Insulin-like Growth Factor-1 (IGF-1) is an important hormone necessary for statural growth and must be present in order for children's bones, cartilage and organs to grow normally. In healthy individuals, growth hormone is secreted into the bloodstream by the pituitary gland that binds to growth hormone receptors on liver and other cells, where it stimulates the cellular production and secretion of IGF-1 into the bloodstream.
Any defect in the above mentioned pathway can lead to growth failure and short stature. Supplementation with human growth hormone is the currently available method for management of the condition. However, patients who are deficient in IGF-1 and resistant to the effects of growth hormone do not respond well to the treatment.
Primary IGFD afflicts an estimated 30,000 children evaluated for short stature in the United States. A child with short stature is defined as being shorter than 97.5 percent of all children the same age and gender.
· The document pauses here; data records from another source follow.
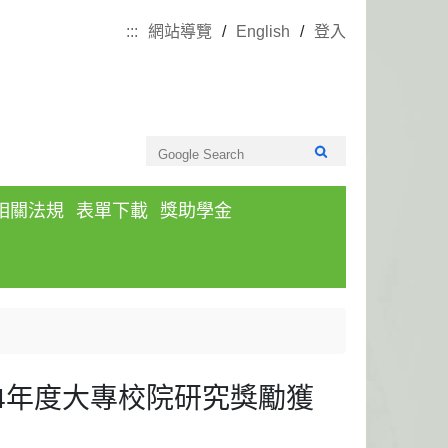
:::
網站導覽
English
登入
相關法規
表單下載
獎助學金
4年度大專校院研究獎勵獲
If untreated, primary IGFD may lead, in children and adults, to a range of other metabolic disorders, including lipid abnormalities, decreased bone density, obesity, and insulin resistance.
A clinical trial aiming at replacing IGF-1 directly rather than using growth hormone to stimulate the production has been initiated. The drug, called Increlex, was approved by the FDA August 31 for the most severe form of short stature due to a deficiency of Insulin-like Growth Factor-1 (IGF-1).
Increlex is a genetically engineered copy of IGF-1. The purified protein has been shown to be structurally and functionally identical to natural human IGF-1. It is injected daily before a meal to provide the catalyst the body needs to grow.
Ongoing clinical trails would be directed towards assessment the efficacy, safety and tolerability of the drug over the conventional treatment.